Now, for ## HCO_3^- ⇔ H^+ + CO_3^{2-} ## this would change the HCO3- concentration and the initial equilibrium from part 1 would have to be recalculated, right? I somewhat understand that this would be a very negligible since Ka values decreases as you go from the diprotic to monoprotic forms. But isn't it necessary to do a recalculation to find the more accurate answer? I find a problem with this....when would we stop recalculating? I understand the effects would be minimal, I'm just having trouble fully verifying this....any clarification would be great!

Also, if you have a weak base and acid, ex. HCO3- again. Although the Ka and Kb values do differ by a few orders of magnitude, how would you calculate the final concentration for the products and reactants of another molecule that has Ka ≈ Kb? Does such a molecule exist?

Sorry for the misguided questions. I am just trying to figure out when we can say a solution is equilibrium since we have all these sub-reactions occurring and it seems there is no point in time where there equilibrium since once you find the equilibrium concentration for one reaction, it changes due to another reaction that the products are a part of. Thanks in advance!

These relationships only apply to systems in equilibrium. You do not keep recalculating but you solve a system of multiple equations and multiple variables simultaneously, assuming that you can get enough equations written down to allow you to solve for all of the unknowns. This usually involves writing out all of the reactions and their corresponding Keq expressions as well as, typically, mass and charge balance statements.

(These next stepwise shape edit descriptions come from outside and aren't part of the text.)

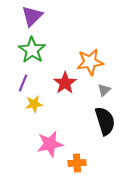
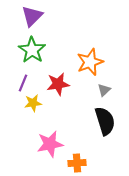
orange star: rotated 12 degrees counterclockwise
red star: moved 7 px left, 1 px down; rotated 25 degrees clockwise
yellow star: moved 1 px left, 1 px up
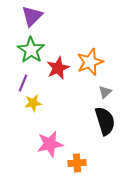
green star: moved 1 px left
red star: moved 16 px up; rotated 15 degrees counterclockwise
gray triangle: moved 1 px right, 2 px down
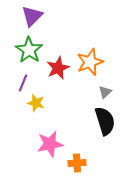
green star: moved 2 px left
yellow star: moved 3 px right; rotated 24 degrees clockwise
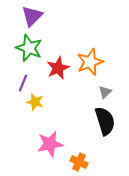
green star: moved 2 px up; rotated 12 degrees counterclockwise
yellow star: moved 1 px left, 1 px up
orange cross: moved 2 px right, 1 px up; rotated 30 degrees clockwise
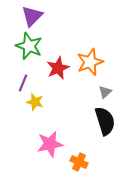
green star: moved 2 px up
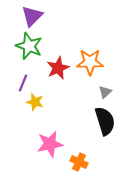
orange star: rotated 20 degrees clockwise
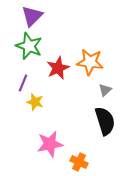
orange star: rotated 8 degrees clockwise
gray triangle: moved 2 px up
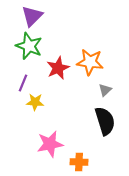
yellow star: rotated 12 degrees counterclockwise
orange cross: rotated 24 degrees counterclockwise
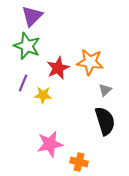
green star: moved 2 px left
yellow star: moved 8 px right, 7 px up
orange cross: rotated 12 degrees clockwise
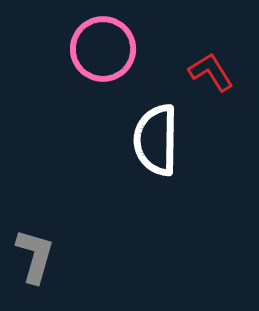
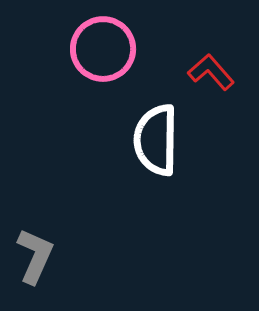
red L-shape: rotated 9 degrees counterclockwise
gray L-shape: rotated 8 degrees clockwise
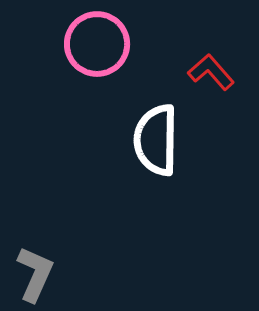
pink circle: moved 6 px left, 5 px up
gray L-shape: moved 18 px down
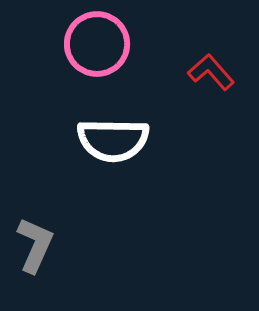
white semicircle: moved 43 px left; rotated 90 degrees counterclockwise
gray L-shape: moved 29 px up
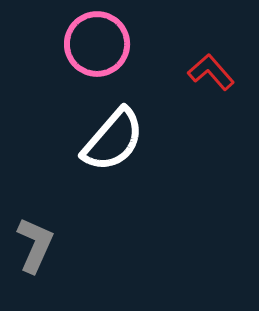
white semicircle: rotated 50 degrees counterclockwise
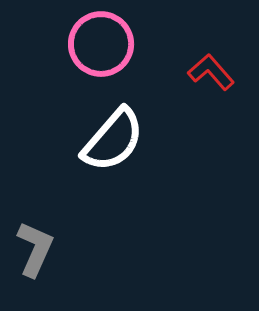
pink circle: moved 4 px right
gray L-shape: moved 4 px down
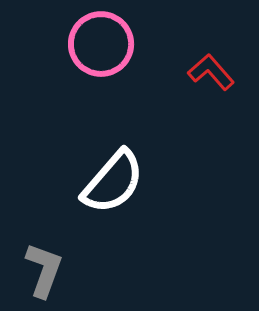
white semicircle: moved 42 px down
gray L-shape: moved 9 px right, 21 px down; rotated 4 degrees counterclockwise
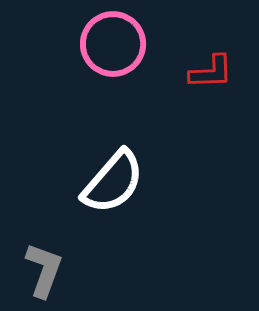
pink circle: moved 12 px right
red L-shape: rotated 129 degrees clockwise
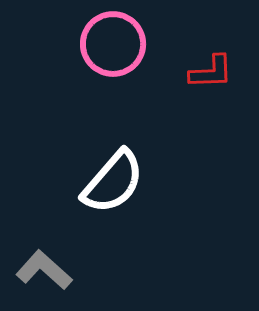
gray L-shape: rotated 68 degrees counterclockwise
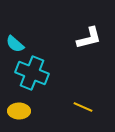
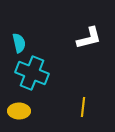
cyan semicircle: moved 4 px right, 1 px up; rotated 144 degrees counterclockwise
yellow line: rotated 72 degrees clockwise
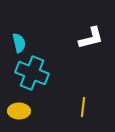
white L-shape: moved 2 px right
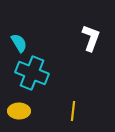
white L-shape: rotated 56 degrees counterclockwise
cyan semicircle: rotated 18 degrees counterclockwise
yellow line: moved 10 px left, 4 px down
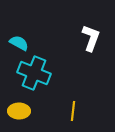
cyan semicircle: rotated 30 degrees counterclockwise
cyan cross: moved 2 px right
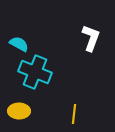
cyan semicircle: moved 1 px down
cyan cross: moved 1 px right, 1 px up
yellow line: moved 1 px right, 3 px down
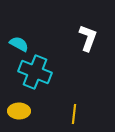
white L-shape: moved 3 px left
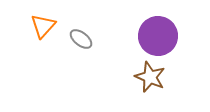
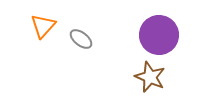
purple circle: moved 1 px right, 1 px up
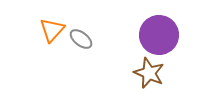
orange triangle: moved 9 px right, 4 px down
brown star: moved 1 px left, 4 px up
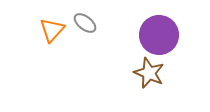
gray ellipse: moved 4 px right, 16 px up
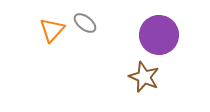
brown star: moved 5 px left, 4 px down
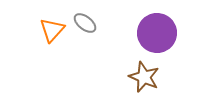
purple circle: moved 2 px left, 2 px up
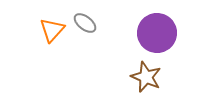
brown star: moved 2 px right
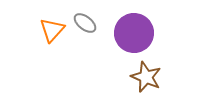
purple circle: moved 23 px left
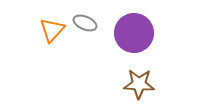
gray ellipse: rotated 15 degrees counterclockwise
brown star: moved 7 px left, 7 px down; rotated 20 degrees counterclockwise
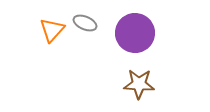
purple circle: moved 1 px right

To throw another wrench in your gears, you should be aware that carbonic acid (H2CO3) spontaneously breaks down to carbon dioxide and water in aqueous solution. This gives another equilibrium expression to consider for such a system.

Borek
Mentor
Go through these three - it is just an introduction, but it shows general approach to more and more complicated pH problems (third page describes diprotic acid, but don't go there without reading the earlier ones):

http://www.chembuddy.com/?left=pH-calculation&right=general-pH-calculation

http://www.chembuddy.com/?left=pH-calculation&right=pH-acid-base-solution

http://www.chembuddy.com/?left=pH-calculation&right=pH-polyprotic-acid-base

(third page assumes acid is dissolved and its total concentration known, as Yanick signaled, in the case of carbonic acid situation is a little bit more complicated).

The approach presented - deriving one equation in one variable (H+) - is not the only one possible. You can also solve system of equations numerically, without any initial preparations, or do some of the steps to convert initial system of equations to an easier to solve one. Which approach works best depends on the problem at hand.

1 person
Go through these three - it is just an introduction, but it shows general approach to more and more complicated pH problems (third page describes diprotic acid, but don't go there without reading the earlier ones):

http://www.chembuddy.com/?left=pH-calculation&right=general-pH-calculation

http://www.chembuddy.com/?left=pH-calculation&right=pH-acid-base-solution

http://www.chembuddy.com/?left=pH-calculation&right=pH-polyprotic-acid-base

(third page assumes acid is dissolved and its total concentration known, as Yanick signaled, in the case of carbonic acid situation is a little bit more complicated).

The approach presented - deriving one equation in one variable (H+) - is not the only one possible. You can also solve system of equations numerically, without any initial preparations, or do some of the steps to convert initial system of equations to an easier to solve one. Which approach works best depends on the problem at hand.

Wow, exactly what I was looking for. Thank you!